PROBLEM DESCRIPTION
Copy each line of the data below with the word "neuen".

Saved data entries
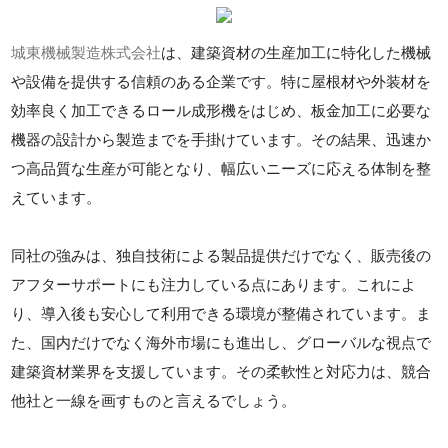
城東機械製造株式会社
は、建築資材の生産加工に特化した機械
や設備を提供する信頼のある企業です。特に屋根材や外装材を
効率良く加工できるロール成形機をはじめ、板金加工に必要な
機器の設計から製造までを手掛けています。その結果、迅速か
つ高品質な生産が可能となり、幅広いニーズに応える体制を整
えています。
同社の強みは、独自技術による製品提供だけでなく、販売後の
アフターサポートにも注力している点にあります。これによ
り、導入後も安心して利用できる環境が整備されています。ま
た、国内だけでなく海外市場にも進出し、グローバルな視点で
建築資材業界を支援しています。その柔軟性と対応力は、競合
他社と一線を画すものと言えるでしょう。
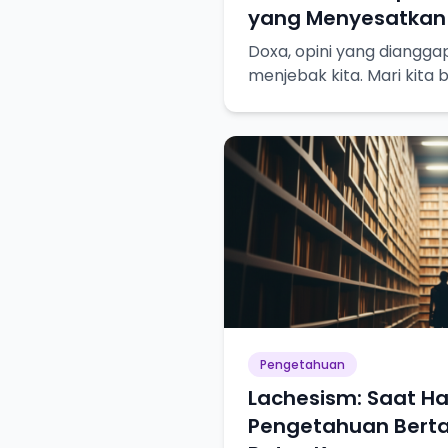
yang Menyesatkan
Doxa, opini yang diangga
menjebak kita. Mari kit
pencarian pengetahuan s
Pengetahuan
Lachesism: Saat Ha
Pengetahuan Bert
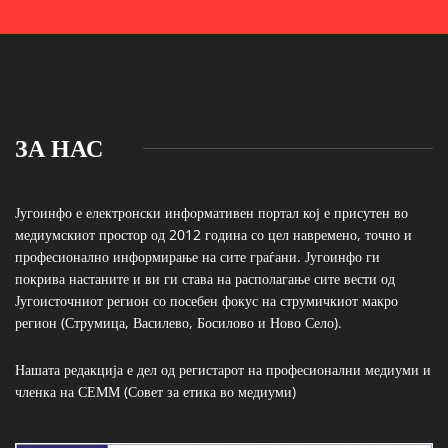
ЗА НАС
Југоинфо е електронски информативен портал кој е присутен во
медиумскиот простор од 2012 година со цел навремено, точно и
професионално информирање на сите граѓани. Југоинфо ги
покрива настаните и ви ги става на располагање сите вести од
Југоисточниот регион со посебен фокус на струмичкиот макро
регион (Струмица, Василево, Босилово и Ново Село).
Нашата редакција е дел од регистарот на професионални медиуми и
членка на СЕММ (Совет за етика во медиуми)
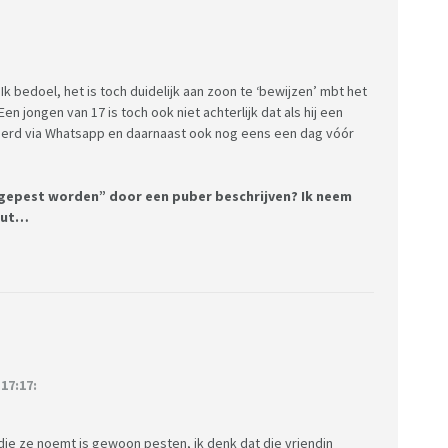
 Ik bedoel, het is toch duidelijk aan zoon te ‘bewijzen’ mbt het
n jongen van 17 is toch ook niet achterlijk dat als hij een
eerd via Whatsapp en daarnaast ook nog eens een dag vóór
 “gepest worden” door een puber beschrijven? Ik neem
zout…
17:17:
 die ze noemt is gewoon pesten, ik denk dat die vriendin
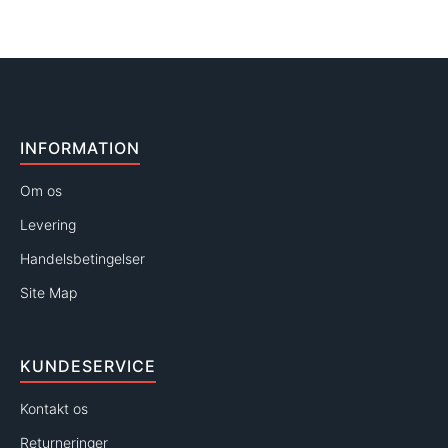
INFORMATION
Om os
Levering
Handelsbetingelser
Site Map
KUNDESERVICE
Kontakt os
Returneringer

---

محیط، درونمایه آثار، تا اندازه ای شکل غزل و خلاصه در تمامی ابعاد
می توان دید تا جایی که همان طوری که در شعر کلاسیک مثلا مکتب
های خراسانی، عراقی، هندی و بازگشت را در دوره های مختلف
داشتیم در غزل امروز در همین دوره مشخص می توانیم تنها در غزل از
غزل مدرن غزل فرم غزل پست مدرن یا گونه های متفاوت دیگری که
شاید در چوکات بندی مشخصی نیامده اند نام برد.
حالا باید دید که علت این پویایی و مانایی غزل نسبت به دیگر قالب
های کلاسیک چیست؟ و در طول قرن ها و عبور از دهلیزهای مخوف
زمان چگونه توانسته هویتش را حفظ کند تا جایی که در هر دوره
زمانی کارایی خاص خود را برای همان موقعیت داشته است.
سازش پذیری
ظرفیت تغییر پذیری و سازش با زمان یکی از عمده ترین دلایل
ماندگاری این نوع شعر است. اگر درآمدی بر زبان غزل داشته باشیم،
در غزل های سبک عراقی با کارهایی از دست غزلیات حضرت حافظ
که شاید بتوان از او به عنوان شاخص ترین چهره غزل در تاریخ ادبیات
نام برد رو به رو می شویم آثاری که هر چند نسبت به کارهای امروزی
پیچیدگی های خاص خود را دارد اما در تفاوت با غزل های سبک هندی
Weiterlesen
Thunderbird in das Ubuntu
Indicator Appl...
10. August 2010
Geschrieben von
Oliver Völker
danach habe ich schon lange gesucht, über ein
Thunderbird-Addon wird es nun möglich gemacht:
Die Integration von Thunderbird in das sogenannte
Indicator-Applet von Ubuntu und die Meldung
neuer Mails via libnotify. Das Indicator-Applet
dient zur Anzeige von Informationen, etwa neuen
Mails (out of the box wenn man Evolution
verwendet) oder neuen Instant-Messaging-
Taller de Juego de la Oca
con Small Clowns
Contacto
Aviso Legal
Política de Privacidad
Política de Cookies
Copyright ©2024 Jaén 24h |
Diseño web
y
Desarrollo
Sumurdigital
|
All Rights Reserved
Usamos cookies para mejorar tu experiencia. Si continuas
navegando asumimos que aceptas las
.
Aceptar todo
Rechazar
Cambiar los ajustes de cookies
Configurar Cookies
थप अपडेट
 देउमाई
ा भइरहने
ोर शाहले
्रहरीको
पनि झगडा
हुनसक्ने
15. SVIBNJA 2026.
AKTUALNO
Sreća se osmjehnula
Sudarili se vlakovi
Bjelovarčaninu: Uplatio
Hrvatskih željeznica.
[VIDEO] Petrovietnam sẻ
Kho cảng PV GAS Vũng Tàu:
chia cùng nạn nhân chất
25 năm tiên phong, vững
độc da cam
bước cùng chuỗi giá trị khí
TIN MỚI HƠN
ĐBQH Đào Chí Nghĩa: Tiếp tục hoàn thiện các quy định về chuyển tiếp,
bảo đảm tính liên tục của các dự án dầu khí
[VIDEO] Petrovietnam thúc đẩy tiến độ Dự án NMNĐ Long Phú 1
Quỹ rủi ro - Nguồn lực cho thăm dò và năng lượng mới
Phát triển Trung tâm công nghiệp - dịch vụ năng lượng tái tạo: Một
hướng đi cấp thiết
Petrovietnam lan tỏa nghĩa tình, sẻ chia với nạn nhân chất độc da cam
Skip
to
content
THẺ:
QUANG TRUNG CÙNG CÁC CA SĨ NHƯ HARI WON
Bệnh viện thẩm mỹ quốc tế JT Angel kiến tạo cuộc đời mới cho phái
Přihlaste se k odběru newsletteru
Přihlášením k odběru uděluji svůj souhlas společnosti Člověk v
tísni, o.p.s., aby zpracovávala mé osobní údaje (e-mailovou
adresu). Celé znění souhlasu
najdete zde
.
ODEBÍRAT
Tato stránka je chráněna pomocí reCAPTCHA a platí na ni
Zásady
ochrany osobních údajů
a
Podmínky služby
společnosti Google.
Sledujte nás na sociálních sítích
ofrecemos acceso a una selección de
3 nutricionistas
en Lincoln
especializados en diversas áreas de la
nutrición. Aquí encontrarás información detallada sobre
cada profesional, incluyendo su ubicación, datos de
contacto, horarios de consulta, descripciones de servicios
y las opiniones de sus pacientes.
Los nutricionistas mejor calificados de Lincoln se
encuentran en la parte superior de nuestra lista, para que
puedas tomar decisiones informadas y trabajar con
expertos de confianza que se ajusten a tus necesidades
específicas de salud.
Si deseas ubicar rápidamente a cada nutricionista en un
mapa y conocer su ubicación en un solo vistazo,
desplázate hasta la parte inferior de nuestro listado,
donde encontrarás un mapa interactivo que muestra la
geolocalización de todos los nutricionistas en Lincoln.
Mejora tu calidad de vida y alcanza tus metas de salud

==

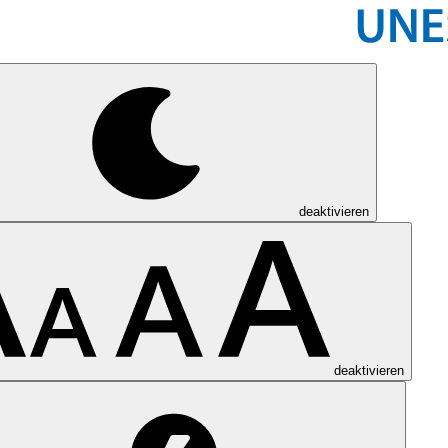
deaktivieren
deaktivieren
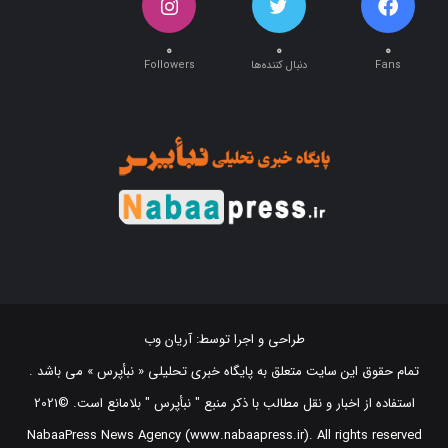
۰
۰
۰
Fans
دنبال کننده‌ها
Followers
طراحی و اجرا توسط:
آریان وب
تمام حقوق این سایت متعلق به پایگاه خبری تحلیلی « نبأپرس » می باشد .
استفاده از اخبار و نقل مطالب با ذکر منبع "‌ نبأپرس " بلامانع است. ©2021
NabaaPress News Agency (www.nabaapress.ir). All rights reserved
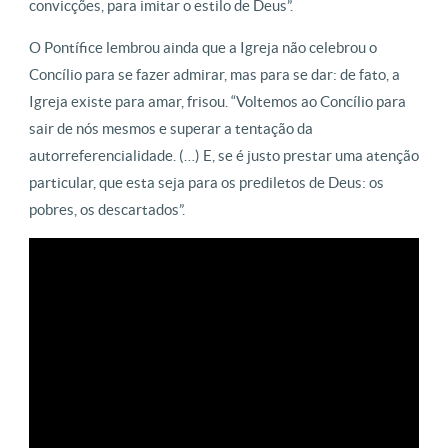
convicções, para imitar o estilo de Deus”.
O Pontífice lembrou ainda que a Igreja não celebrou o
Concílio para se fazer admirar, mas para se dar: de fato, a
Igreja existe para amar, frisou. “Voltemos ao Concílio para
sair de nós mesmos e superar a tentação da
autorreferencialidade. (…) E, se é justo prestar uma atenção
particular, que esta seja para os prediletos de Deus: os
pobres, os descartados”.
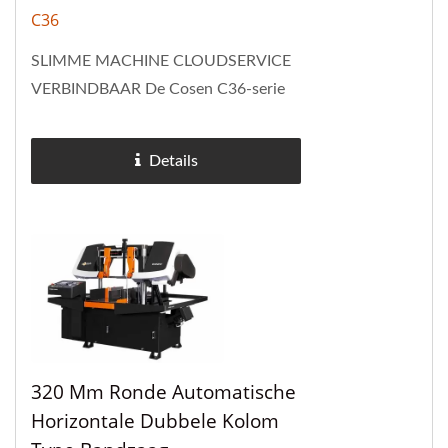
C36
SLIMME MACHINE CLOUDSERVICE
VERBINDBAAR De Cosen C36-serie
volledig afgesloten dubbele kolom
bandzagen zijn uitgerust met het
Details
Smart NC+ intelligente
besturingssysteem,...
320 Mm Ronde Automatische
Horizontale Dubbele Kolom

TASK SOLUTION
dient zur Anzeige von Informationen, etwa neuen
verwendet) oder neuen Instant-Messaging-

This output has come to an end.